The most exciting moments happened before and after the event. (Apart from one delicious instant where Richard Boyd Barrett — one of the few to buck the trend by almost getting carried away — waved his arms so wildly he almost took the head off his colleague Mick Barry.)
There was a territorial dispute among Coalition colleagues just before the day’s business commenced. On set-piece occasions such as Budget Day when a full house is expected, an allocated seating rule is observed to avoid confusion and claim jumpers. On Tuesday, this led to tense exchanges between Fianna Fáil TD for Cork South West Christopher O’Sullivan and Fine Gael TD for Dublin Fingal Alan Farrell.
O’Sullivan went to his allocated spot in the middle of the front row — the same seating arrangement applied when Ukraine’s president Volodymyr Zelenskiy addressed the Oireachtas — only to find Farrell in situ. He asked his Coalition colleague to move but he refused.
“I don’t see your name on it,” was Farrell’s response, much to the annoyance of the Fianna Fáil TDs in the vicinity. Following a brief stand-off, O’Sullivan found a billet in the back row.

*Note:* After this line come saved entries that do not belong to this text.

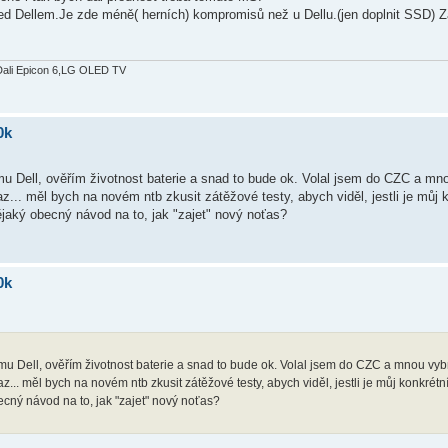
ed Dellem.Je zde méně( herních) kompromisů než u Dellu.(jen doplnit SSD) Z
Dali Epicon 6,LG OLED TV
0k
mu Dell, ověřím životnost baterie a snad to bude ok. Volal jsem do CZC a m
taz... měl bych na novém ntb zkusit zátěžové testy, abych viděl, jestli je můj 
aký obecný návod na to, jak "zajet" nový noťas?
0k
zmu Dell, ověřím životnost baterie a snad to bude ok. Volal jsem do CZC a mnou v
taz... měl bych na novém ntb zkusit zátěžové testy, abych viděl, jestli je můj konkrét
ný návod na to, jak "zajet" nový noťas?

This was a giveaway budget long before it was delivered, with every detail given away before Paschal Donohoe and Michael McGrath got to their feet at lunchtime. This allowed Opposition spokespeople the chance to parade on to the plinth before the event and condemn it.
Speaking of lunch, the tradition of putting on a Budget Day Christmas feast continued in the Dáil canteen. Turkey, ham and all the trimmings went down a treat with all sides of the political spectrum. The yuletide menu used to be a funny take on the wallet-tightening measures about to be revealed upstairs in the chamber. Tuesday’s rich fare — not forgetting the puddin’ with lashings of brandy sauce — was more like a real-time commentary on the lavish all-you-can-eat approach adopted this year.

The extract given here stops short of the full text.